I increased our speed very slightly and wondered how I was going to make my move. I had to be careful because I couldn’t risk setting The Big Easy on fire. I also had to make sure he didn’t kill one of us before I could kill him.

I leaned out of the bridge. I had a pretty clear shot at him from here but he was close to Mike, keeping the gun pointed at him.

He looked up and saw me. “What are you looking at?”

“Can I change into some dry clothes?”

“No.”

I sat back on the chair. I was cold. I was worried about what we’d find at the lighthouse. Maybe, just maybe, Elena had moved on with her zombie friends and was in Swansea or farther inland. I didn’t know what motivated the zombies to move around. Sure, they were in search of prey but what made them decide where to go? Did they wander aimlessly?

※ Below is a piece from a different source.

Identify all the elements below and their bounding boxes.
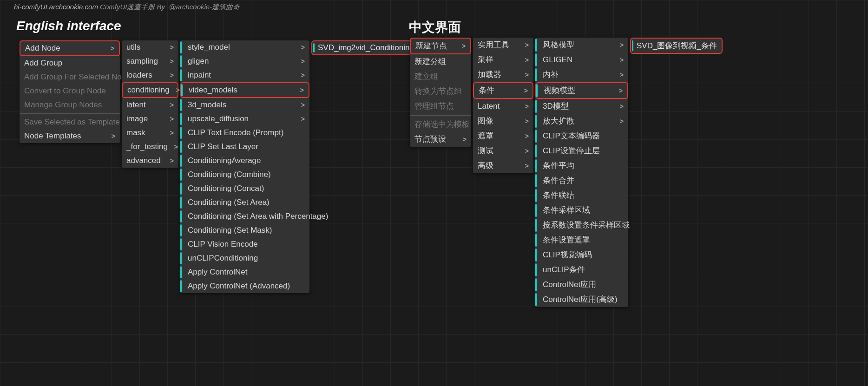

I thought of Mary and Dan locked in the storeroom on The Hornet. They had waited it out, banging every now and then to see if they could lure a curious person to open the door. When that didn’t work, they came crashing through to get us. So they could have escaped at any time but chose to wait. Why? Were they aware that if they came out too soon, we would have left the boat and been beyond their reach? Had they waited until they were certain we weren’t going to open the door and Lucy was close enough for them to make an attempt to get her?

So many questions. I had no idea how this virus controlled its hosts. I had picked up on the rain phenomenon and I assumed that applied to all extremes of weather. Maybe the virus would make the rotting host shelter from the sun on a hot day as well. But as far as killing their prey and spreading the virus went, I thought I might have underestimated the zombies so far. They seemed to have reasoning abilities that responded to situations and the environment.